Unlike other Cambodian children who have the freedom to play and run free, countless hours of his early life were spent in a hot, squalid and teeming cell in the prison where his mother remains interred for human trafficking.

During those early years behind bars, Sokun witnessed many things that continue to haunt him, including his mother cutting down the body of a fellow prisoner who had hanged herself.

Local rights group Licadho, which released Sokun’s story yesterday in an effort to draw attention to the impact prisons can have on children, says that as of July, 51 children were living with their mothers in prisons monitored by the group.

Although the December 2011 Prison Law reduced the age limit of children allowed to stay in prison from six to three, about a dozen children over that age still live behind bars, Licadho reports.

While there are “undeniable benefits” of keeping a child with his or her mother when she is imprisoned, prisons do not provide a child-appropriate environment and are incapable of meeting a child’s basic needs, the report says.

To date, no assessment has ever been conducted by a state authority to determine whether a child should be allowed to live with his or her mother in prison or if appropriate family or other alternatives exist.

“The reality of Cambodian prisons is harsh for anyone, but for a child, it can be devastating,” Licadho prisons supervisor Nget Sokun said yesterday.

“These children are often forgotten by society, but worse still, they are too often ignored by the authorities responsible for them.”

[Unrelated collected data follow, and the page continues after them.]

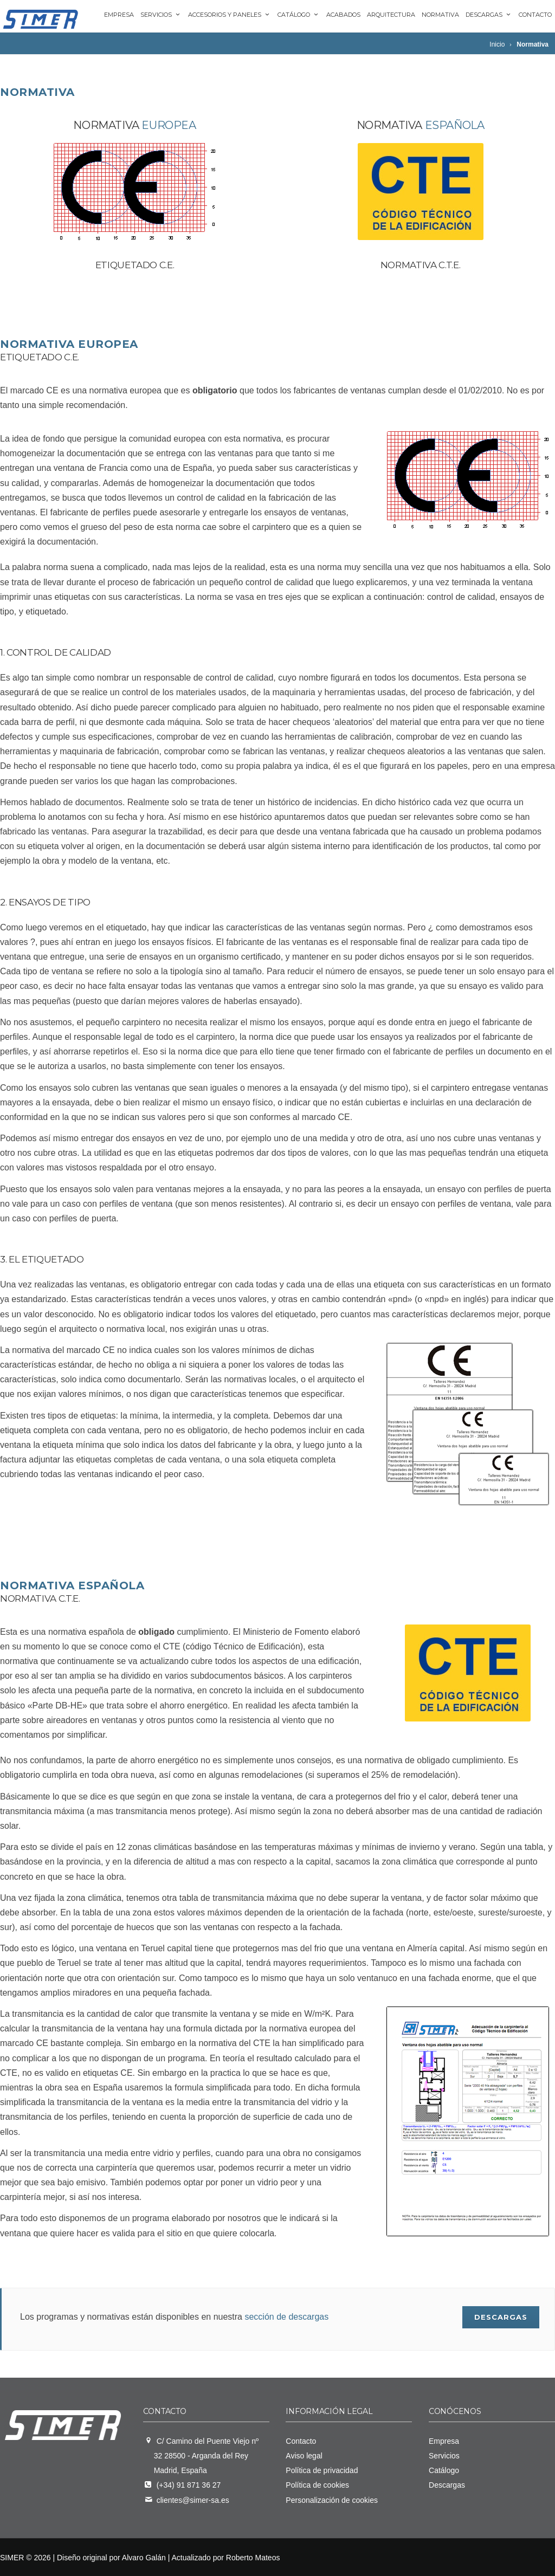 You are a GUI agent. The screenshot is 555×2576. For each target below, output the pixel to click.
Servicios (161, 14)
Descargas (489, 14)
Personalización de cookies (332, 2500)
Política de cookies (317, 2485)
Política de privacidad (322, 2470)
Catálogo (299, 14)
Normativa (440, 14)
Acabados (343, 14)
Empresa (119, 14)
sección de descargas (286, 2316)
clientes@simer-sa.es (193, 2500)
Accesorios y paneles (229, 14)
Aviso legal (304, 2455)
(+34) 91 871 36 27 (189, 2485)
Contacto (535, 14)
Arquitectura (391, 14) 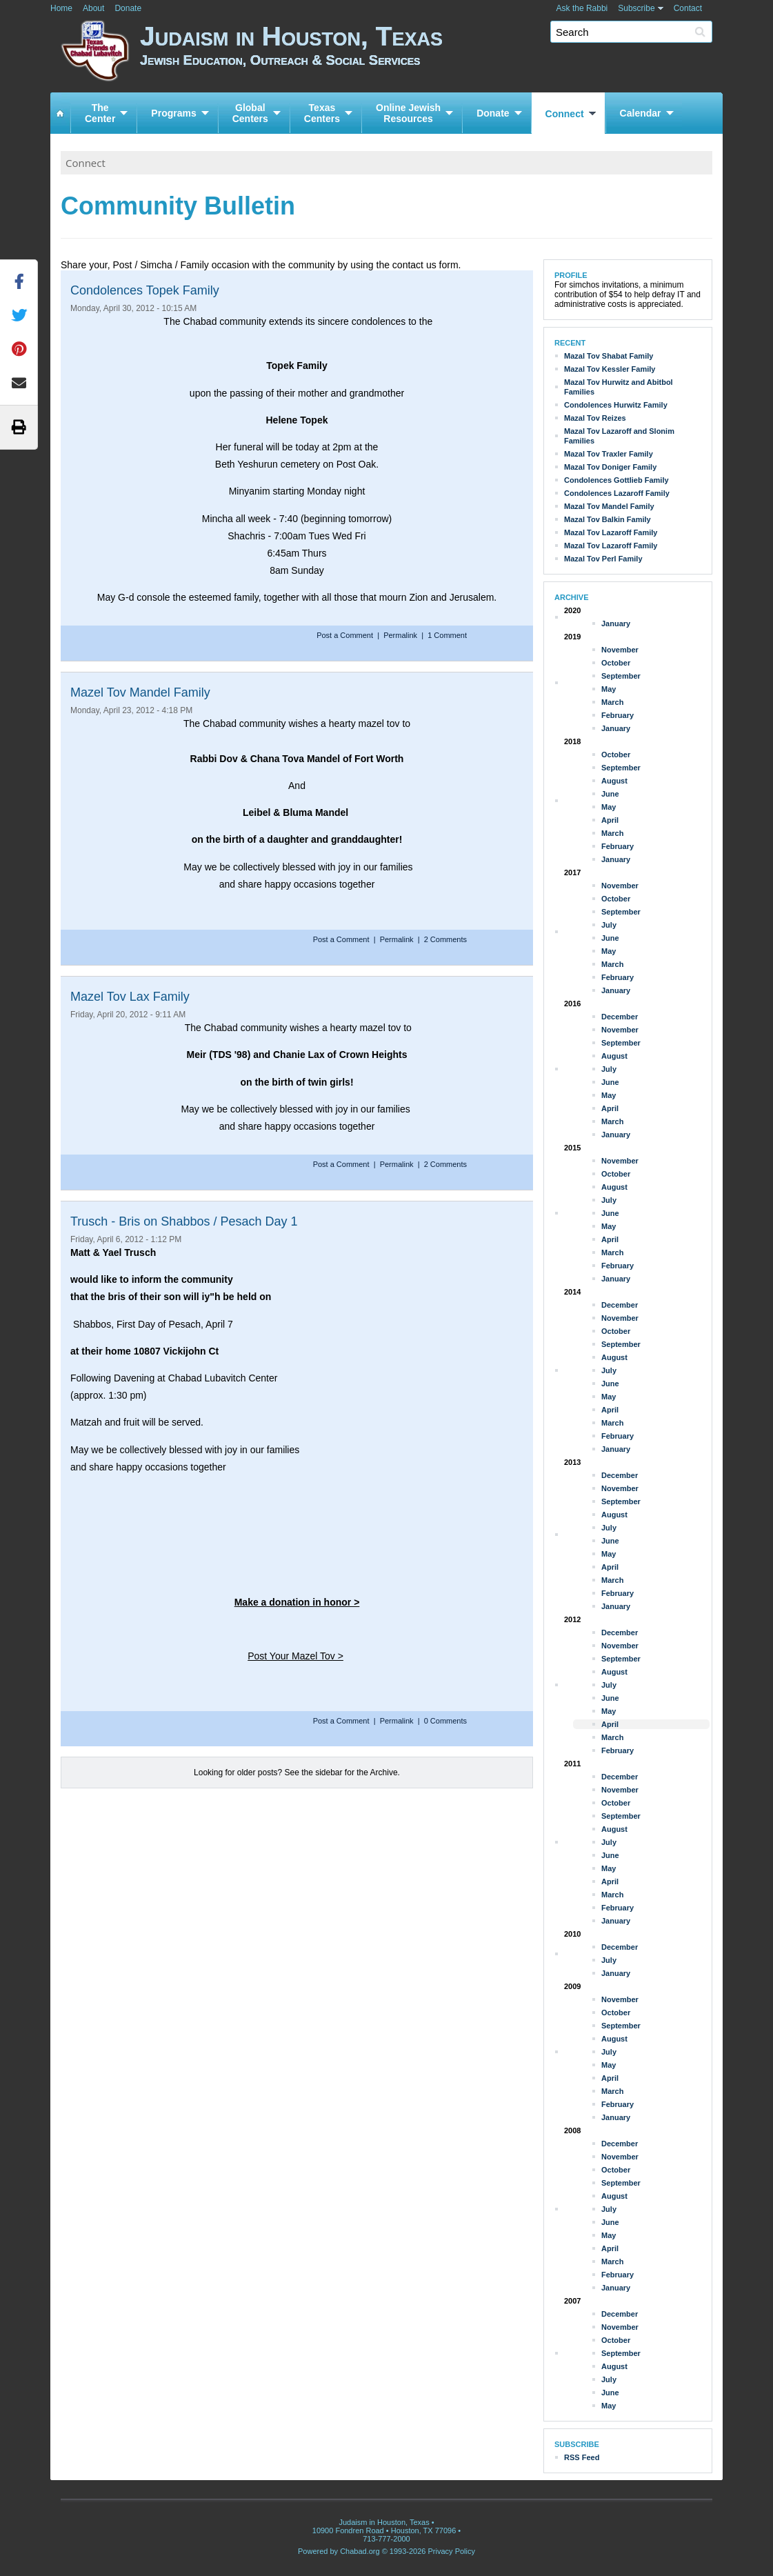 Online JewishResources (408, 113)
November (620, 650)
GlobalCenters (250, 113)
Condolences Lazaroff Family (617, 493)
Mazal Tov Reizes (595, 418)
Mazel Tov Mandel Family (140, 692)
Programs (173, 113)
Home (61, 8)
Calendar (640, 113)
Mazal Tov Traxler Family (608, 454)
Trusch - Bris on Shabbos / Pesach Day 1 (183, 1221)
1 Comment (447, 635)
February (617, 715)
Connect (564, 113)
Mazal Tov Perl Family (603, 559)
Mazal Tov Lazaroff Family (611, 532)
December (619, 1016)
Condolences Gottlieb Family (616, 480)
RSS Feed (581, 2457)
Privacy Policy (451, 2551)
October (615, 663)
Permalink (400, 635)
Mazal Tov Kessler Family (609, 369)
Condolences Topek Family (144, 290)
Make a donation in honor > (297, 1602)
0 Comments (445, 1721)
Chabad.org (360, 2551)
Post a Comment (346, 635)
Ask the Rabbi (582, 8)
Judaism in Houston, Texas (431, 53)
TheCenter (100, 113)
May (608, 689)
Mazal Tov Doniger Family (610, 467)
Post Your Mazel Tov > (295, 1655)
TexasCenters (322, 113)
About (93, 8)
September (621, 676)
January (615, 623)
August (614, 781)
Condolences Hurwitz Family (615, 405)
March (612, 702)
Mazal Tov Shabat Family (608, 356)
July (608, 925)
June (610, 794)
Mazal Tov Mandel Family (609, 506)
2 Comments (445, 939)
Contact (688, 8)
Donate (127, 8)
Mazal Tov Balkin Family (607, 519)
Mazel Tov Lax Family (130, 997)
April (610, 820) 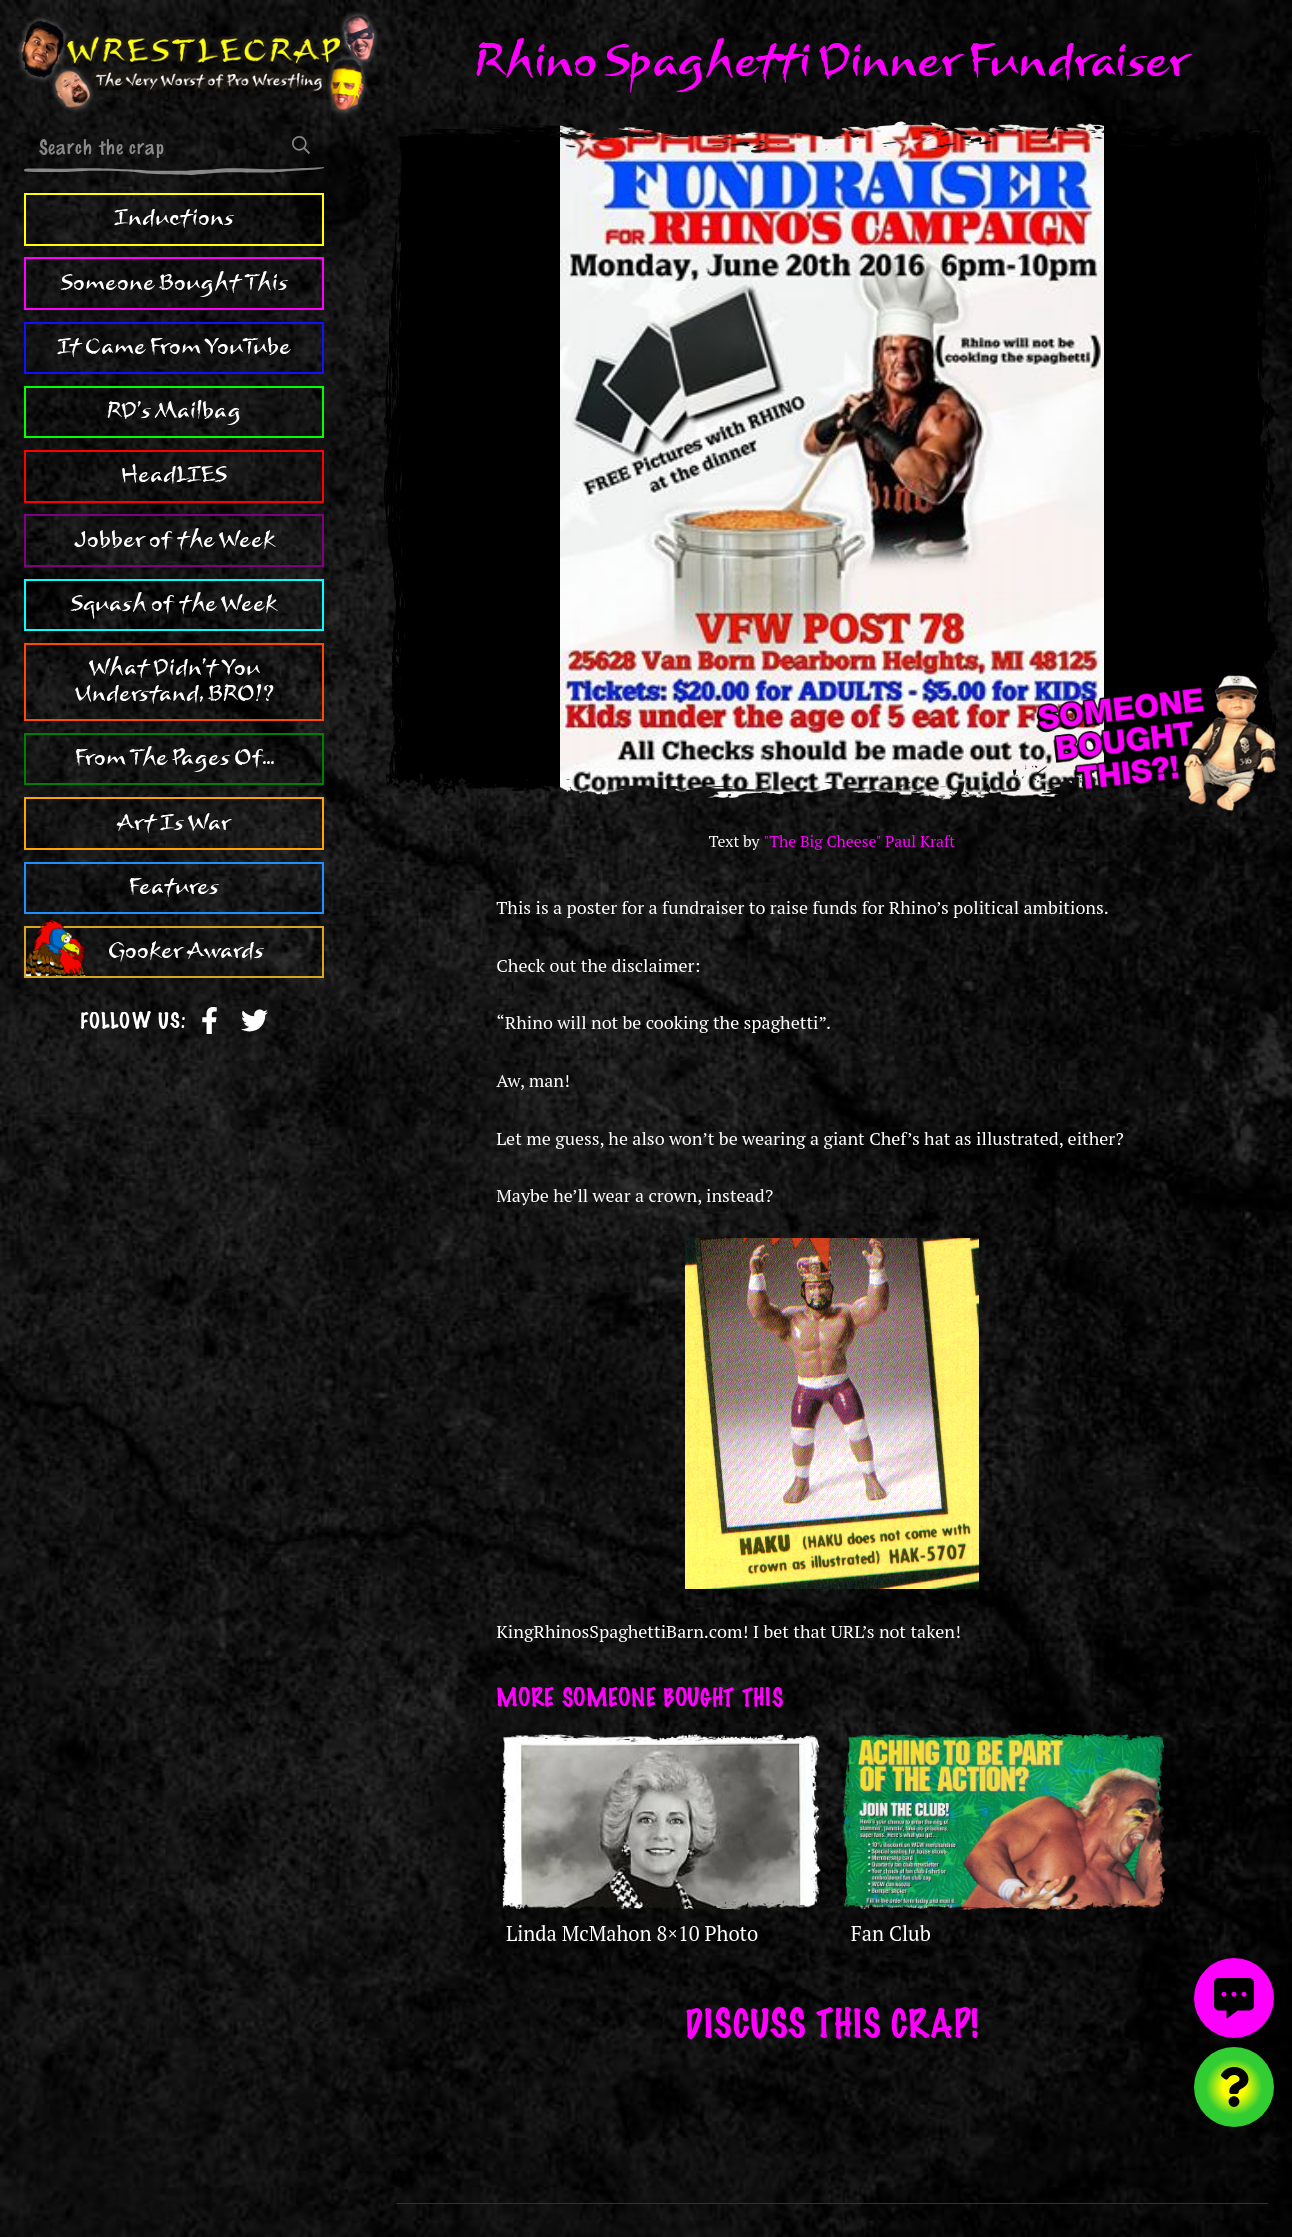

General Department of Prisons director of operations Be Tealeng said that authorities were aware that over-age children continued to reside in prisons.

“We do really want to keep kids out of prison, but outside, there is no one who can be responsible for looking after them,” he said. “So their mothers ask us to let them live with them, and for humane reasons, we allow this.”

He added that older children were discretely allowed to attend local state schools outside prisons, and that the authorities were in discussion with NGOs to help release and adequately care for more currently incarcerated children.

The current government funding for each adult prisoner is 2,800 riel per day, while children living with their mothers are allocated 1,400 riel.